Designated X-65, the aircraft is purpose-designed for testing and demonstrating active flow control (AFC) for multiple effects, including flight control at tactical speeds and performance enhancement across the flight envelope.
The AFC system supplies pressurized air to fourteen AFC effectors embedded across all flying surfaces, including multiple wing sweeps. The aircraft is designed to be modular, featuring replaceable outboard wings and swappable AFC effectors, which allows for future testing of additional AFC designs.
Active flow control technology has the potential to replace traditional flaps and rudders, which are used to maneuver most aircraft today.
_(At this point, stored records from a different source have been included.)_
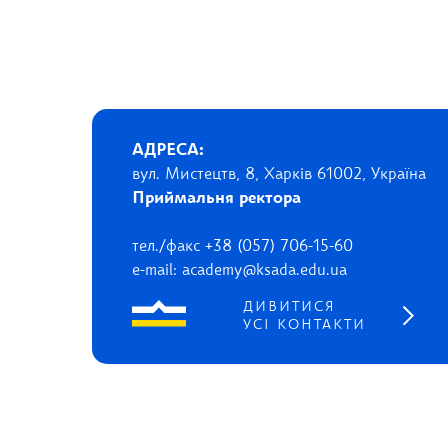
АДРЕСА:
вул. Мистецтв, 8, Харків 61002, Україна
Приймальня ректора
тел./факс +38 (057) 706-15-60
e-mail: academy@ksada.edu.ua
ДИВИТИСЯ
УСІ КОНТАКТИ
AFC may deliver benefits in areas such as aerodynamics, weight, and mechanical complexity. X-65 is designed to demonstrate the benefits of AFC for both commercial and military applications.
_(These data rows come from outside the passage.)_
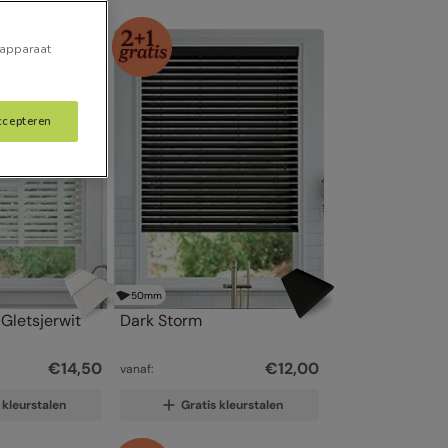
 apparaat
ccepteren
50
mm
Gletsjerwit
Dark Storm
€
14
,
50
€
12
,
00
vanaf:
 kleurstalen
Gratis kleurstalen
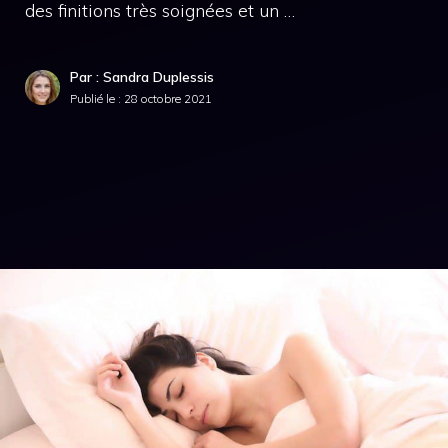
des finitions très soignées et un …
Par : Sandra Duplessis
Publié le :
28 octobre 2021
Component tooling and part fabrication for the 30 ft wingspan, uncrewed X-plane are now underway at Aurora facilities in West Virginia and Mississippi. Plans include building the airframe at Aurora West Virginia, followed by system integration and ground testing at Aurora’s headquarters in Manassas, Virginia.
The manufacturing phase of the program follows three years of work, across Aurora and Boeing, in design conceptualization, preliminary and detailed design, wind tunnel testing, AFC system testing, and more. The program would culminate in flight tests of the full-scale, 7000 lb. X-65 aircraft at speeds up to Mach 0.7. Flight testing is targeted for summer 2025.
Kevin Uleck, CRANE program director at Aurora Flight Sciences, said; “As we move into the manufacturing phase, we are getting ever closer to fulfilling the goal of validating AFC technology and helping to open the design trade space for future applications.
“X-65 has the potential to change the future of aircraft design. Aurora is honored to support DARPA on this groundbreaking program.”